SO - BAB 32 (Rated)

Start from the beginning
                                    

Diana merona habis-habisan. Ia mencubit pipi Ryan karena telah membuatnya seperti itu. "Berhentilah merayuku!" gerutunya. "Rayuanmu berlebihan sekali."

Ryan menghela napas. "Sudah kuduga, aku tidak bisa lebih romantis lagi." Ryan berhenti sejenak, menatap Diana penuh arti. "Jadi... um... jika rayuanku tidak berhasil. Aku harus membujukmu dengan cara apa lagi?"

Diana tak mungkin melewatkan momen menggelikan ini. Ryan... merona? Astaga, ini pemandangan terbaik yang Diana dapati ketika bangun tidur. Wajah Ryan kontan memerah seraya menatap Diana penuh harap. "Membujuk untuk apa?"

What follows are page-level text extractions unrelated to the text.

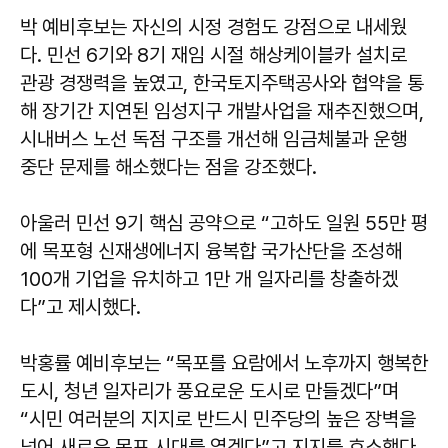
박 예비후보는 자신의 시정 경험도 강점으로 내세웠
다. 민선 6기와 8기 재임 시절 해상케이블카 설치로
관광 경쟁력을 높였고, 한국토지주택공사와 협약을 통
해 장기간 지연된 임성지구 개발사업을 재추진했으며,
시내버스 노선 독점 구조를 개선해 임금체불과 운행
중단 문제를 해소했다는 점을 강조했다.
아울러 민선 9기 핵심 공약으로 “고하도 일원 55만 평
에 목포형 신재생에너지 융복합 국가산단을 조성해
100개 기업을 유치하고 1만 개 일자리를 창출하겠
다”고 제시했다.
박홍률
예비후보는 “목포를 요람에서 노후까지 행복한
도시, 청년 일자리가 풍요로운 도시로 만들겠다”며
“시민 여러분의 지지로 반드시 민주당의 높은 장벽을
넘어 새로운 목포 시대를 열겠다”고 지지를 호소했다.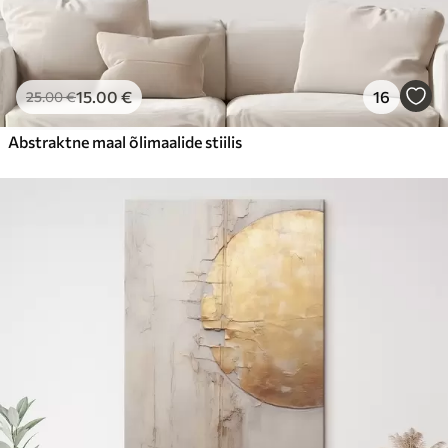
15
.00
€
16
25
.00
€
Abstraktne maal õlimaalide stiilis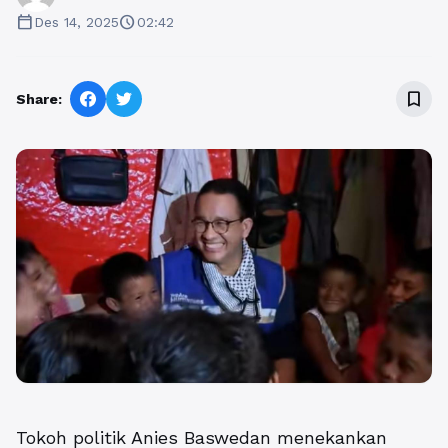
calendar_today
schedule
Des 14, 2025
02:42
bookmark_border
Share:
Tokoh politik Anies Baswedan menekankan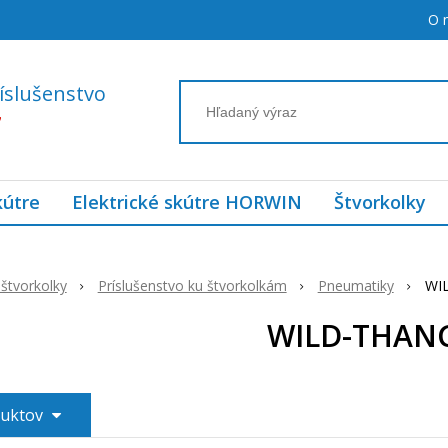
O 
íslušenstvo
7
kútre
Elektrické skútre HORWIN
Štvorkolky
štvorkolky
Príslušenstvo ku štvorkolkám
Pneumatiky
WI
WILD-THAN
duktov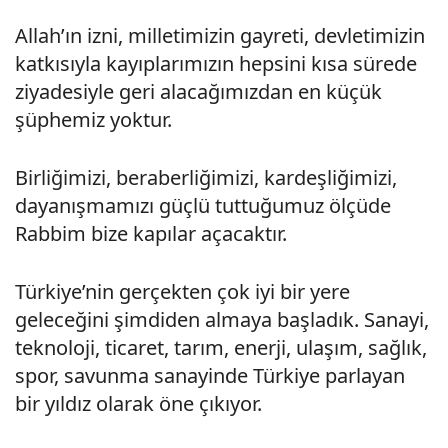
Allah’ın izni, milletimizin gayreti, devletimizin
katkısıyla kayıplarımızın hepsini kısa sürede
ziyadesiyle geri alacağımızdan en küçük
şüphemiz yoktur.
Birliğimizi, beraberliğimizi, kardeşliğimizi,
dayanışmamızı güçlü tuttuğumuz ölçüde
Rabbim bize kapılar açacaktır.
Türkiye’nin gerçekten çok iyi bir yere
geleceğini şimdiden almaya başladık. Sanayi,
teknoloji, ticaret, tarım, enerji, ulaşım, sağlık,
spor, savunma sanayinde Türkiye parlayan
bir yıldız olarak öne çıkıyor.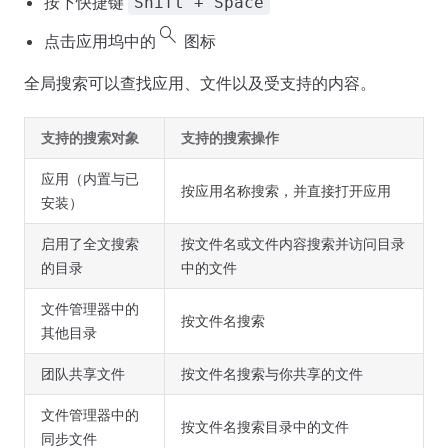
按下快捷键
Shift + Space
search
点击应用坞中的
图标
全局搜索可以查找应用、文件以及受支持的内容。
支持的搜索对象
支持的搜索操作
应用（内置与已
按应用名称搜索，并直接打开应用
安装）
启用了全文搜索
按文件名或文件内容搜索并访问目录
的目录
中的文件
文件管理器中的
按文件名搜索
其他目录
团队共享文件
按文件名搜索与你共享的文件
文件管理器中的
按文件名搜索目录中的文件
同步文件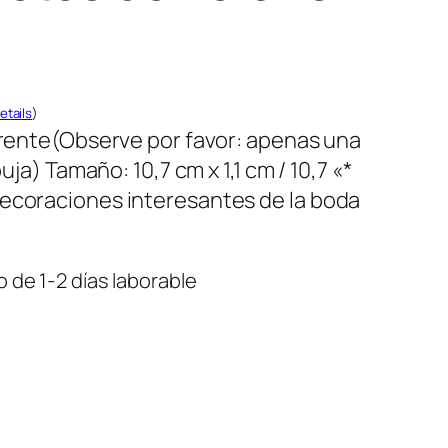
etails
)
parente(Observe por favor: apenas una
uja) Tamaño: 10,7 cm x 1,1 cm / 10,7 «*
Decoraciones interesantes de la boda
 de 1-2 días laborable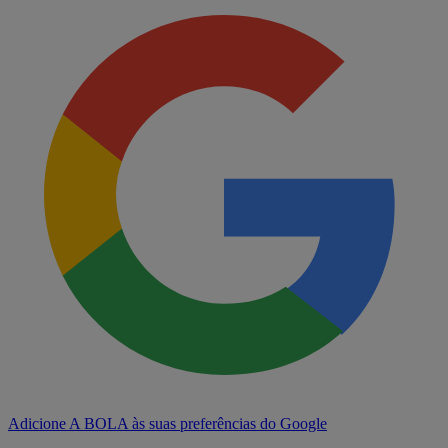
Adicione A BOLA às suas preferências do Google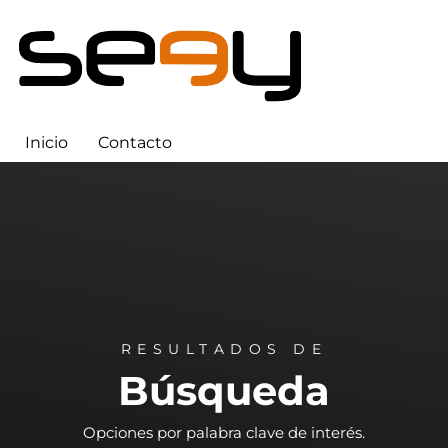
Inicio
Contacto
RESULTADOS DE
Búsqueda
Opciones por palabra clave de interés.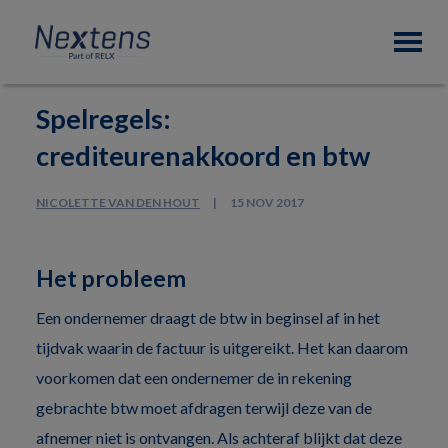
Skip
Skip
Skip
Nextens
to
to
to
Fiscaal
primary
main
footer
partner
navigation
content
van
Spelregels:
professionals
crediteurenakkoord en btw
NICOLETTE VAN DEN HOUT
15 NOV 2017
Het probleem
Een ondernemer draagt de btw in beginsel af in het
tijdvak waarin de factuur is uitgereikt. Het kan daarom
voorkomen dat een ondernemer de in rekening
gebrachte btw moet afdragen terwijl deze van de
afnemer niet is ontvangen. Als achteraf blijkt dat deze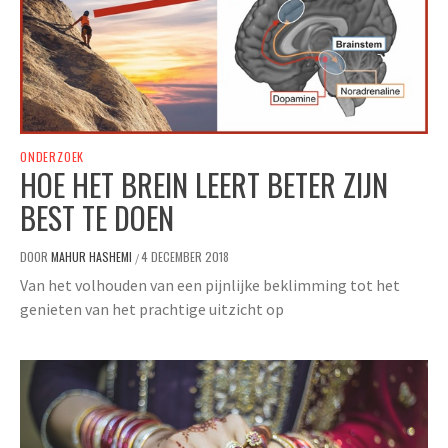
ONDERZOEK
HOE HET BREIN LEERT BETER ZIJN
BEST TE DOEN
DOOR
MAHUR HASHEMI
4 DECEMBER 2018
/
Van het volhouden van een pijnlijke beklimming tot het
genieten van het prachtige uitzicht op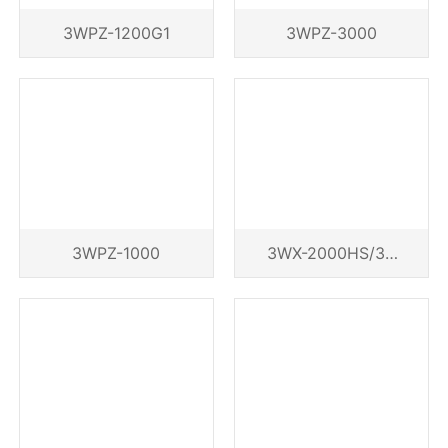
3WPZ-1200G1
3WPZ-3000
3WPZ-1000
3WX-2000HS/30
00HS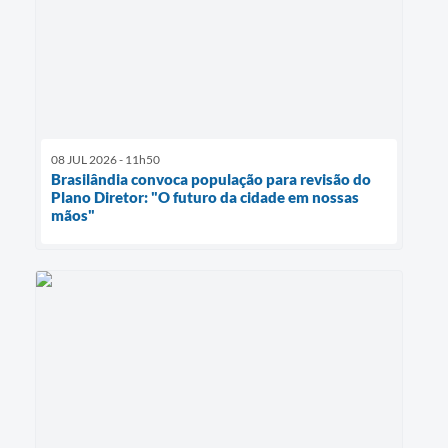
08 JUL 2026 - 11h50
Brasilândia convoca população para revisão do
Plano Diretor: "O futuro da cidade em nossas
mãos"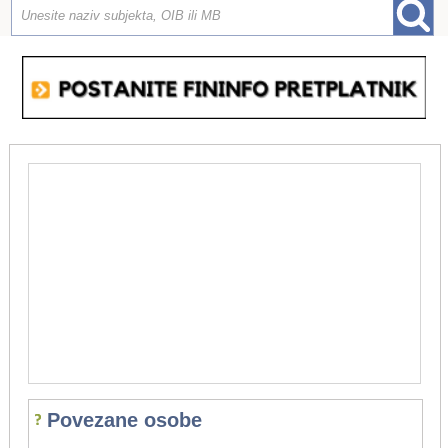
Povezane osobe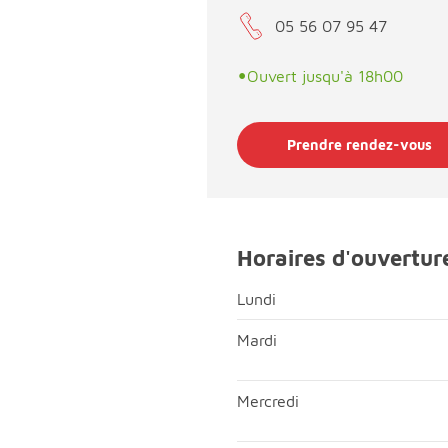
05 56 07 95 47
•
Ouvert jusqu'à 18h00
Prendre rendez-vous
Horaires d'ouvertur
Lundi
Lundi; Matin, fermé;Après-mi
Mardi
Mardi; Matin, ouvert de 09h
Mercredi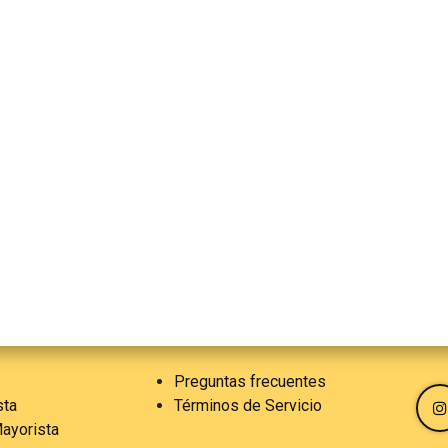
Preguntas frecuentes
sta
Términos de Servicio
ayorista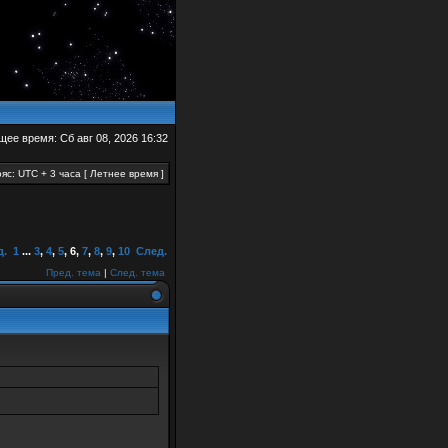
щее время: Сб авг 08, 2026 16:32
яс: UTC + 3 часа [ Летнее время ]
д.
1
...
3
,
4
,
5
,
6
,
7
,
8
,
9
,
10
След.
Пред. тема
|
След. тема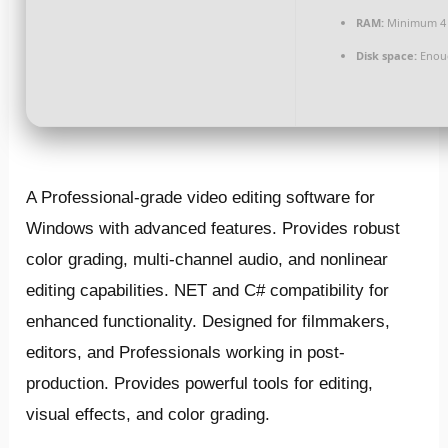
RAM:
Minimum 4
Disk space:
Enoug
A Professional-grade video editing software for
Windows with advanced features. Provides robust
color grading, multi-channel audio, and nonlinear
editing capabilities. NET and C# compatibility for
enhanced functionality. Designed for filmmakers,
editors, and Professionals working in post-
production. Provides powerful tools for editing,
visual effects, and color grading.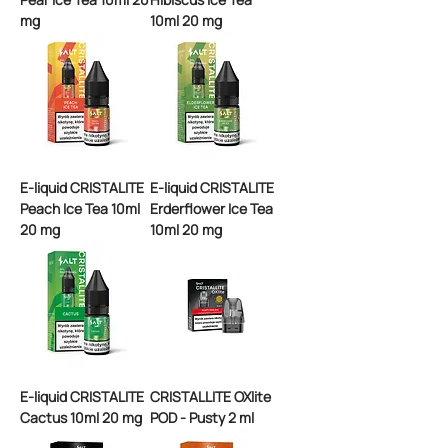
mg
10ml 20 mg
E-liquid CRISTALITE
E-liquid CRISTALITE
Peach Ice Tea 10ml
Erderflower Ice Tea
20 mg
10ml 20 mg
E-liquid CRISTALITE
CRISTALLITE OXlite
Cactus 10ml 20 mg
POD - Pusty 2 ml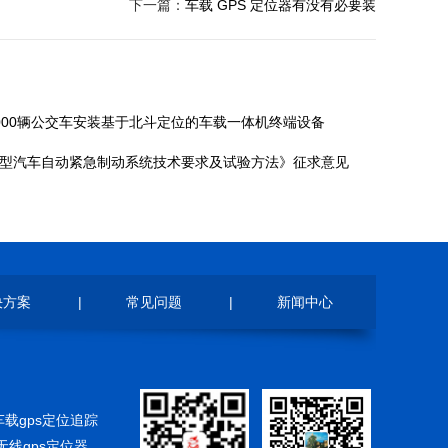
下一篇：
车载 GPS 定位器有没有必要装
000辆公交车安装基于北斗定位的车载一体机终端设备
型汽车自动紧急制动系统技术要求及试验方法》征求意见
决方案
|
常见问题
|
新闻中心
车载gps定位追踪
无线gps定位器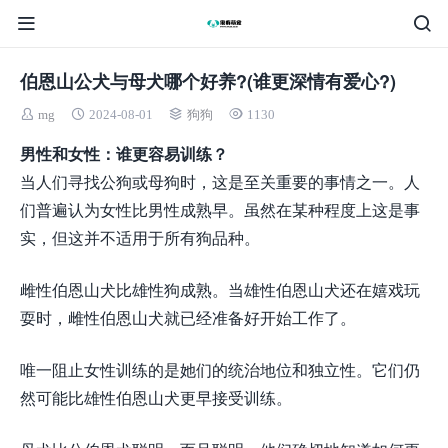
伯恩山公犬与母犬哪个好养?(谁更深情有爱心?)
mg
2024-08-01
狗狗
1130
男性和女性：谁更容易训练？
当人们寻找公狗或母狗时，这是至关重要的事情之一。人
们普遍认为女性比男性成熟早。虽然在某种程度上这是事
实，但这并不适用于所有狗品种。
雌性伯恩山犬比雄性狗成熟。当雄性伯恩山犬还在嬉戏玩
耍时，雌性伯恩山犬就已经准备好开始工作了。
唯一阻止女性训练的是她们的统治地位和独立性。它们仍
然可能比雄性伯恩山犬更早接受训练。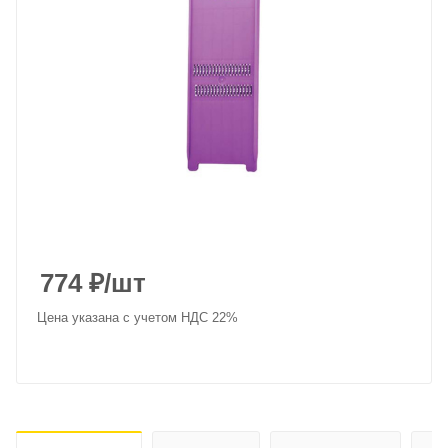
774
₽
/шт
Цена указана с учетом НДС 22%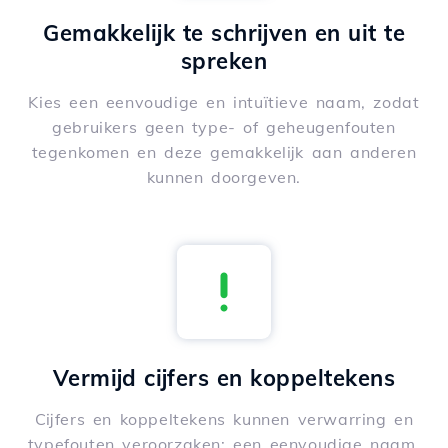
Gemakkelijk te schrijven en uit te
spreken
Kies een eenvoudige en intuïtieve naam, zodat
gebruikers geen type- of geheugenfouten
tegenkomen en deze gemakkelijk aan anderen
kunnen doorgeven.
Vermijd cijfers en koppeltekens
Cijfers en koppeltekens kunnen verwarring en
typefouten veroorzaken; een eenvoudige naam,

Ryan berdeham. "Kau tahu..."

Diana mengangkat alis.

"Seks," bisik Ryan.

Mata Diana melebar. Sudah dipastikan pipinya merona. Diana tak habis pikir mengapa hal itu terdengar canggung padahal mereka adalah suami istri. Ya Tuhan, kenapa Ryan perlu bertanya? Itu membuat Diana semakin malu. Ryan sudah menjadi suaminya dan pria itu berhak atas dirinya. Semalam Ryan juga sudah memilikinya. Jadi untuk apa meminta ijin lebih lanjut?

Ryan melepaskan pelukan dan menatap langit-langit. "Sial, Diana. Rasanya canggung sekali. Rasanya aneh ketika sekarang kita berada di tempat tidur yang sama dan bisa melakukan apa saja tanpa batasan. Tapi rasanya... aku... aku... gugup." Kata terakhir diucapkan Ryan dengan sangat lirih. Ia menumpukan kepalanya untuk menatap Diana. Dengan hati-hati mengarahkan telunjuknya untuk menelusuri dada telanjang Diana. Sengatan gairah pun mendadak menjalari Diana. "Aku baru untuk ini."

"Baru?" bisik Diana.

Ryan mengangguk. "Aku belum pernah melakukan seks, ingat?"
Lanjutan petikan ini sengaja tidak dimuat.